Specifically, the manufacturing index, which rose marginally to 44.1 index points in July 2016, compared to 41.9 in June, is still below the basic level. The Manufacturing PMI had dropped to 41.9 index points in June 2016, compared to 45.8 in May, implying that the manufacturing sector declined at a faster rate during the period.Of the 16 manufacturing sub-sectors, 13 recorded decline in the review month, led by electrical equipment; primary metal; non-metallic mineral products; furniture and related products; fabricated metal products; printing and related support activities; and food, beverage and tobacco products.
Others include textile, apparel, leather and footwear; paper products; petroleum and coal products; plastics and rubber products, transportation equipment; and chemical and pharmaceutical products, while appliances and components sub-sector recorded no change.
At 43 index points, the production level index for manufacturing sector declined for the seventh consecutive month, although at a slower rate than in June 2016. President, Manufacturers Association of Nigeria (MAN), Dr. Frank Jacobs at a forum said, “The absence of conducive manufacturing environment and basic infrastructure would continue to draw back the sector, except something urgent is done to reverse the situation.”
According to him, at least 50 industrial firms have shut down operations this year due to restricted access to foreign exchange to procure raw materials needed for production, high production costs and low consumer purchasing power.On cost of energy, he told The Guardian that manufacturers are already considering “conversion of diesel generators to gas as a viable alternative but it is not cheap for small scale industries”.
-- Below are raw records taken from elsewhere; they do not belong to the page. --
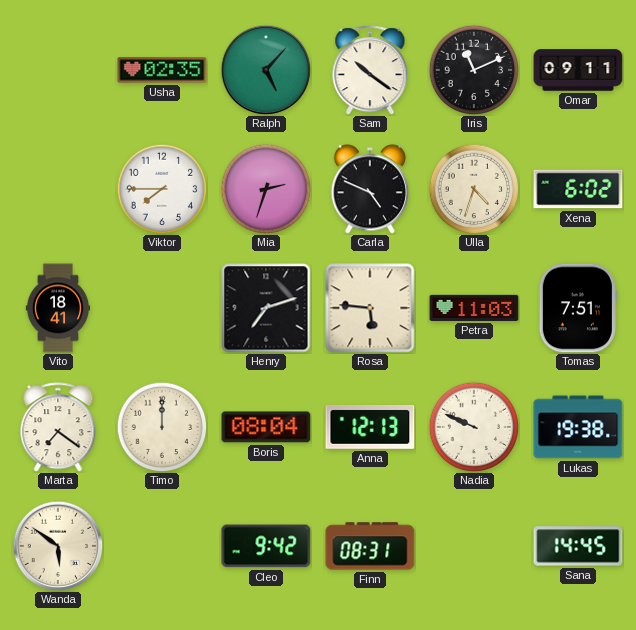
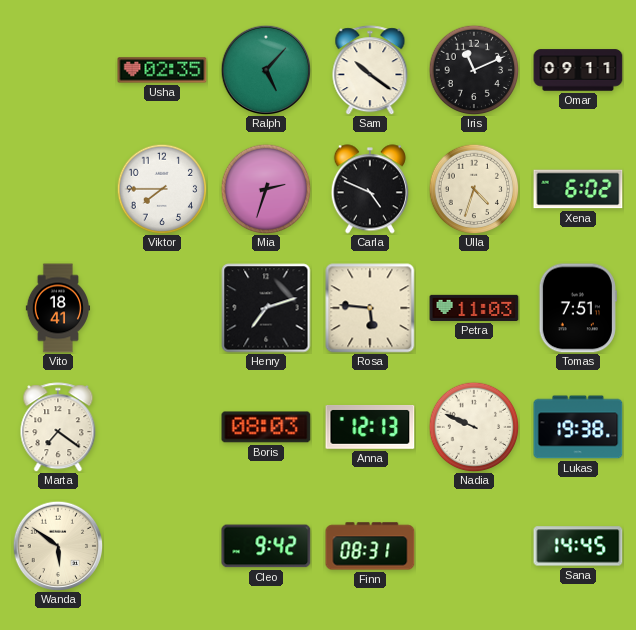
Timo: 12:00 -> none
Boris: 08:04 -> 08:03
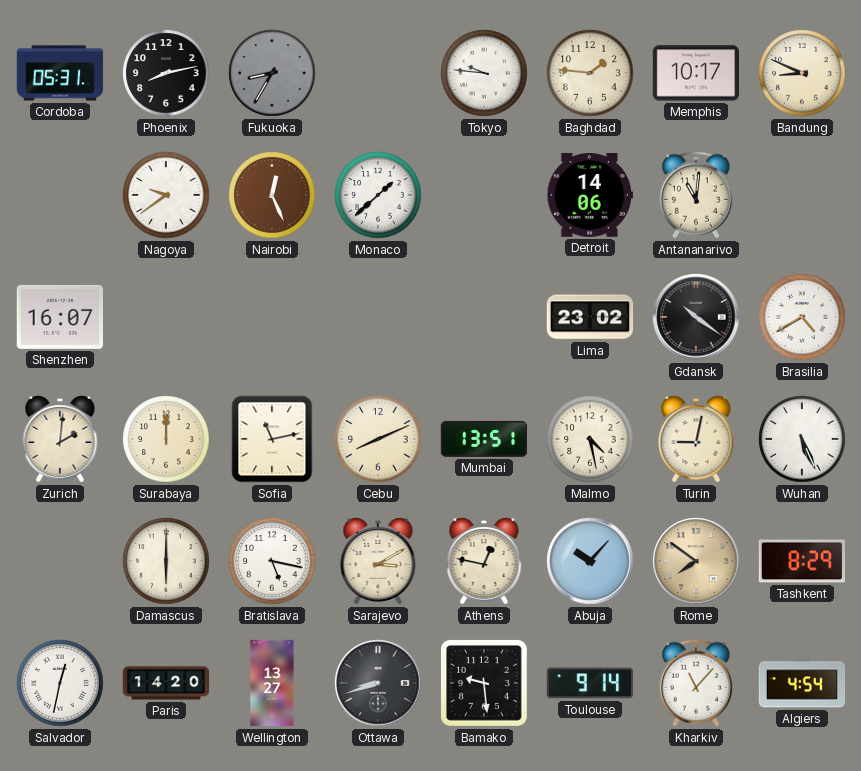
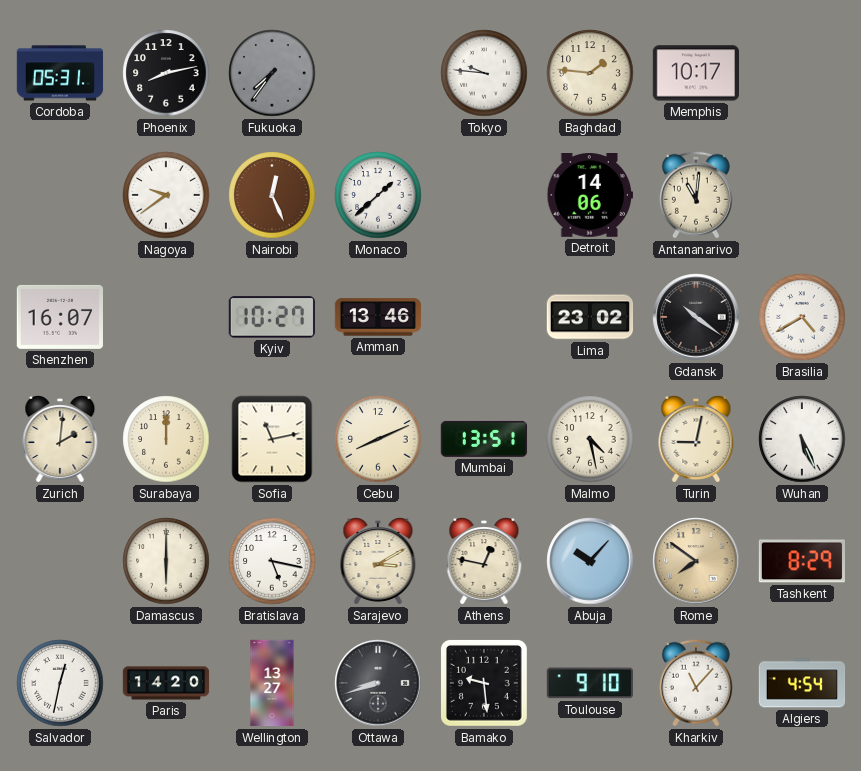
Fukuoka: 8:35 -> 7:36
Bandung: 8:49 -> none
Kyiv: none -> 10:27
Amman: none -> 13:46
Toulouse: 9:14 -> 9:10
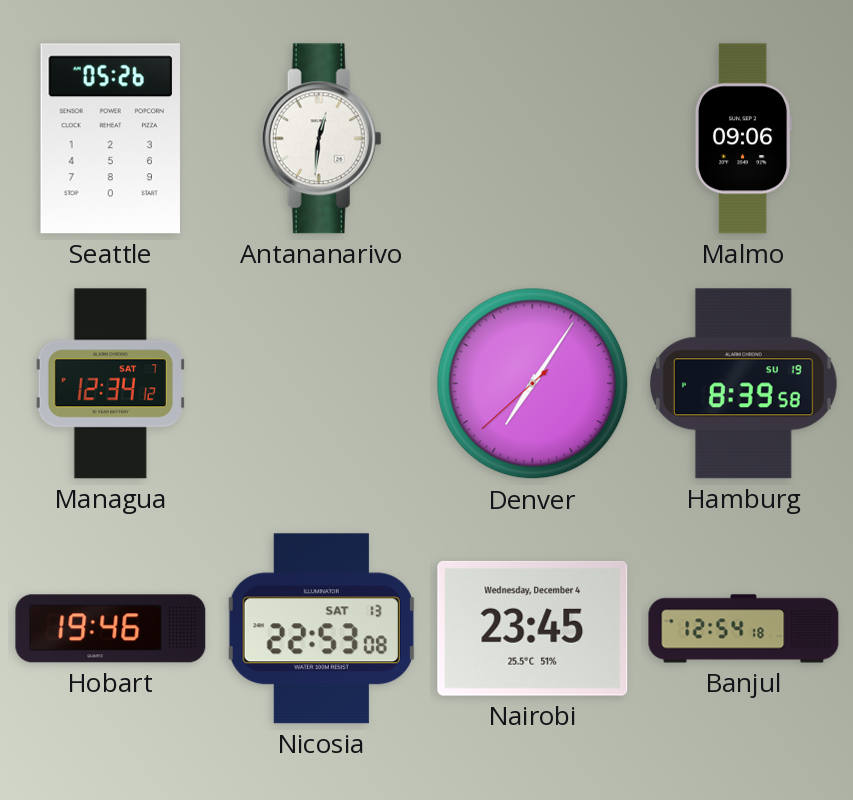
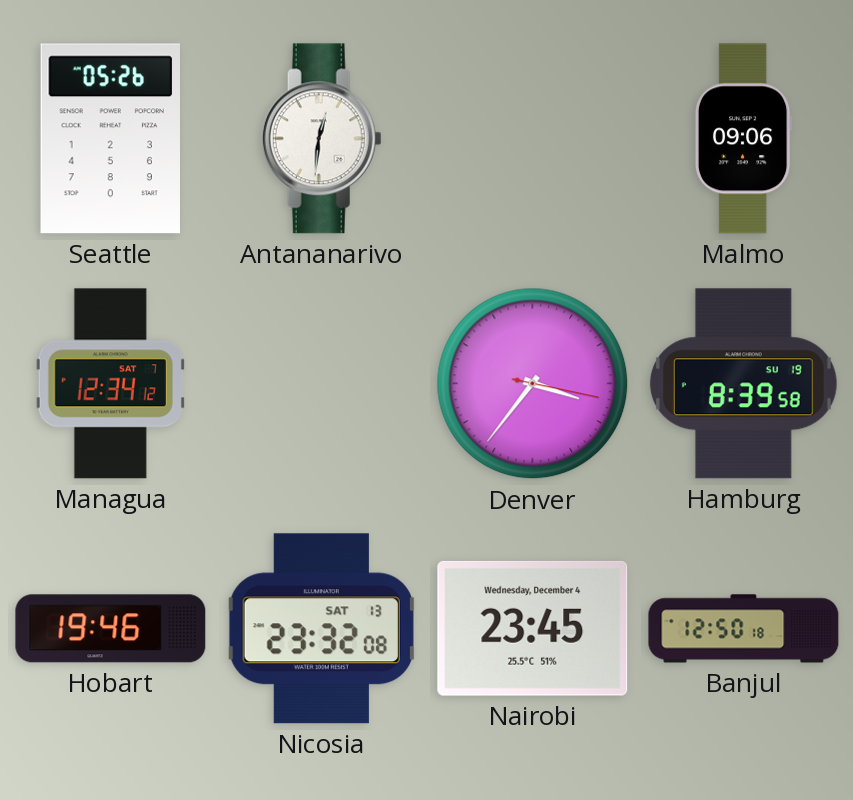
Denver: 7:05 -> 3:36
Nicosia: 22:53 -> 23:32
Banjul: 12:54 -> 12:50
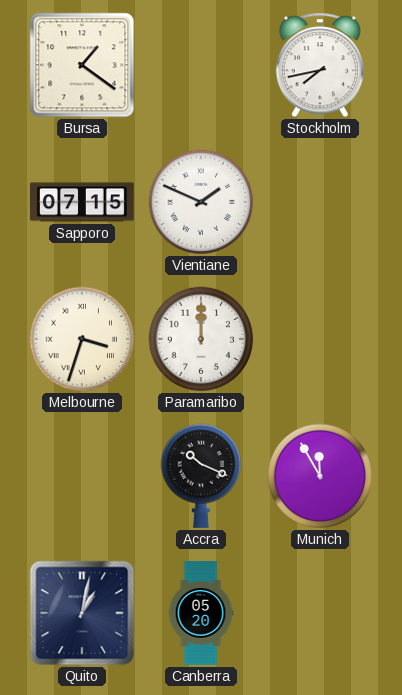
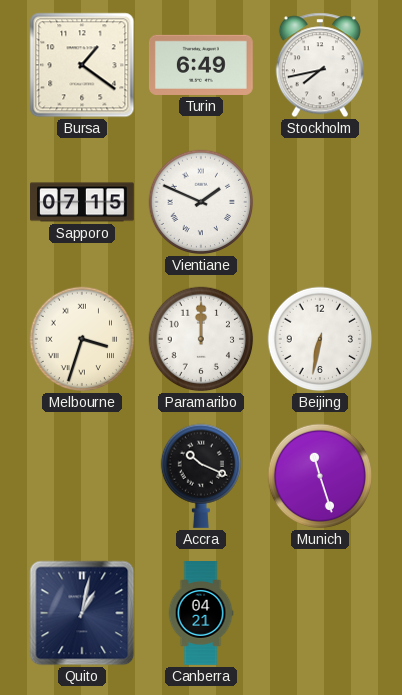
Turin: none -> 6:49
Beijing: none -> 6:32
Munich: 11:55 -> 11:27
Canberra: 05:20 -> 04:21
The President, Dangote Group, Aliko Dangote, said the nation is going through economic contractions with very palpable consequences.He said: “Some of the consequences of economic contraction include, declining government revenue; scarcity of foreign exchange; stalled projects; dwindling capacity utilisation, rising unemployment, inflation, erosion in purchasing power and the likes.”
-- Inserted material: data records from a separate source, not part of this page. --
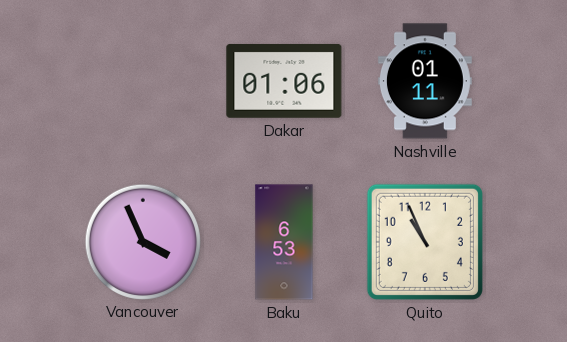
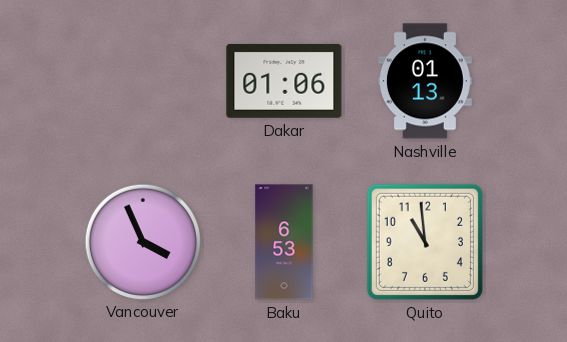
Nashville: 01:11 -> 01:13
Quito: 10:56 -> 10:59
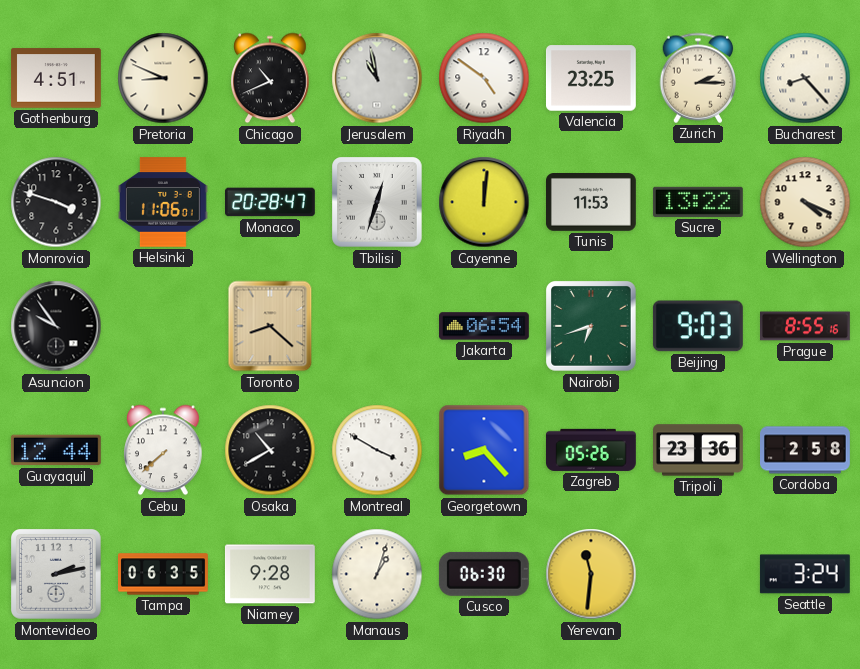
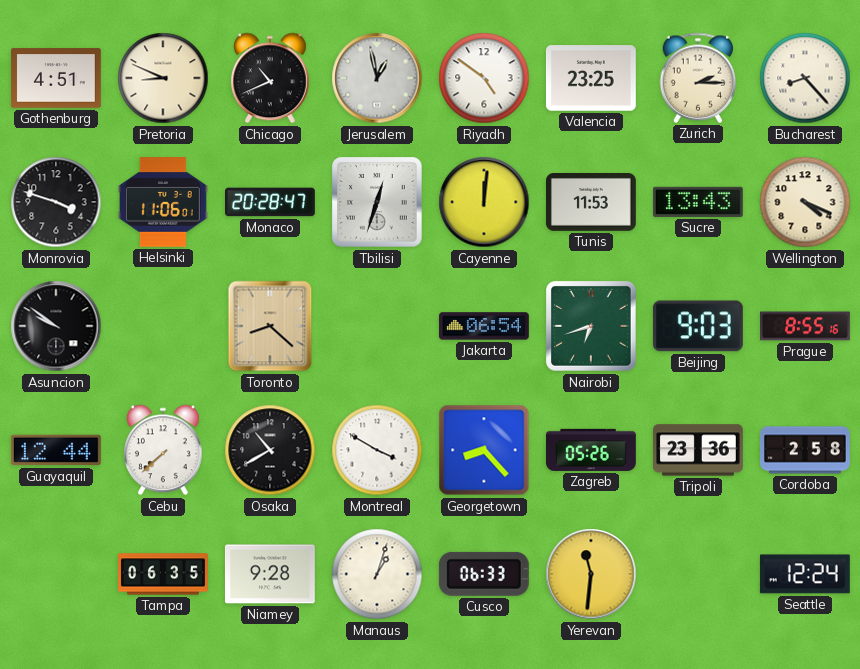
Jerusalem: 10:58 -> 12:58
Sucre: 13:22 -> 13:43
Asuncion: 9:54 -> 9:51
Montevideo: 2:13 -> none
Cusco: 06:30 -> 06:33
Seattle: 3:24 -> 12:24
“While the root cause of these problems clearly pre-dates the present administration, government being a continuum has meant that Nigerians look up to those presently at the helm of affairs in the three-tiers of government and the three-arms of government to come up with creative solutions to address our current challenges. “Director-General of the Lagos Chamber of Commerce and Industry (LCCI), Muda Yusuf noted that businesses are being killed every day through poor power supply and low purchasing power from consumers.
“Businesses are complaining. Petrol and diesel costs are unbearable at the current rates. It is a suffocating situation and I hope the issues of ease of doing business are addressed before opening markets to other economies,” he added.Managing Director and Chief Executive of Financial Derivatives Company Limited, Bismarck Rewane had stated that government embarking in a deficit budgeting is part of measures to address the recession into which the nation is slipping.
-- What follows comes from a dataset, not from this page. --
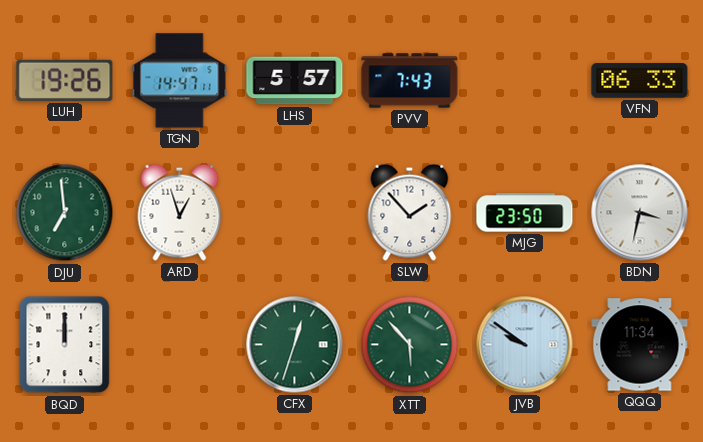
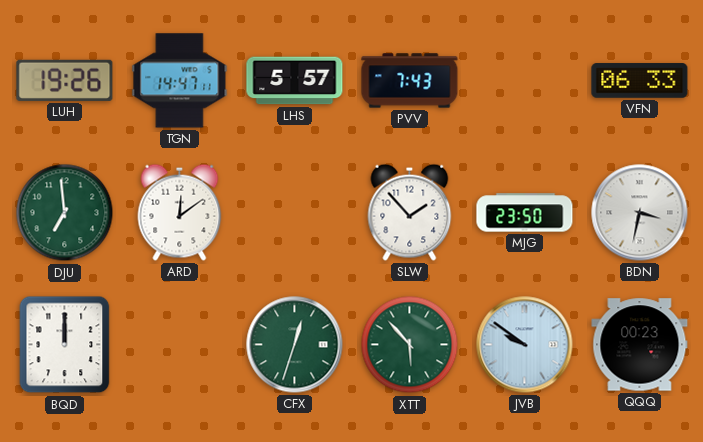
ARD: 12:57 -> 12:09
QQQ: 11:34 -> 00:23
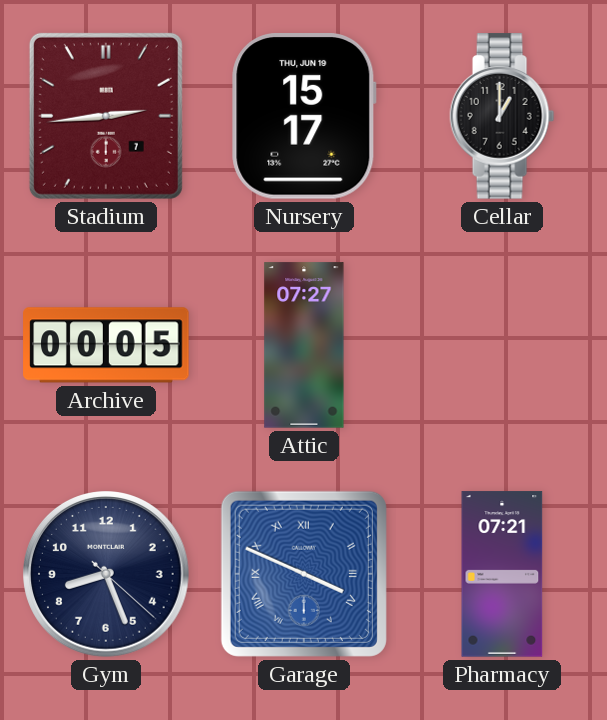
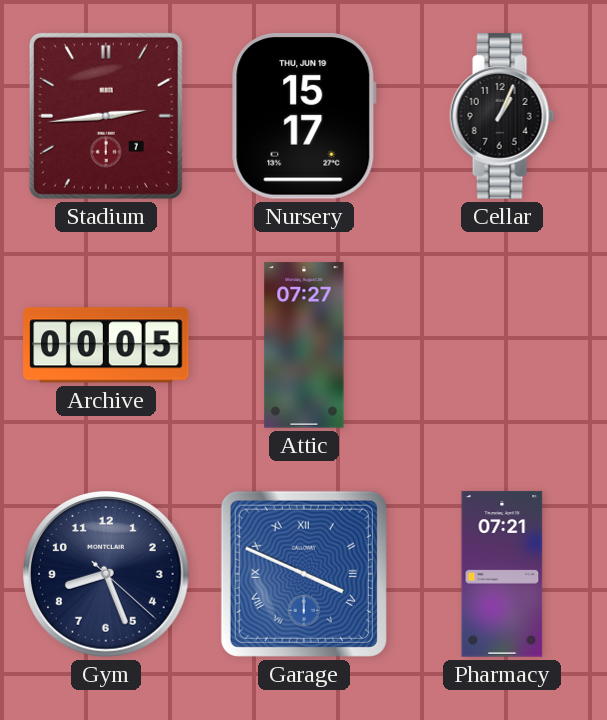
Cellar: 1:00 -> 1:04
Rewane noted that the monthly allocation from the Federation Account may rise to about N800b from the present N500b thresholds with the Federation Accounts Allocation Committee distributing more to the three tiers of government to intervene in many states.“Though the government has not announced the second quarter GDP growth even when we are in the third quarter, the standard formula of getting the nation out of recession is increased spending, enhanced investment and accelerated growth.
“If the stimulus package announced by the government had been embarked upon before now, this situation could have been avoided. The currency adjustment process also took a toll on the economy. With increased spending, projects will be embarked upon and jobs will be created. However, it is better late than never. We are getting there”, he added.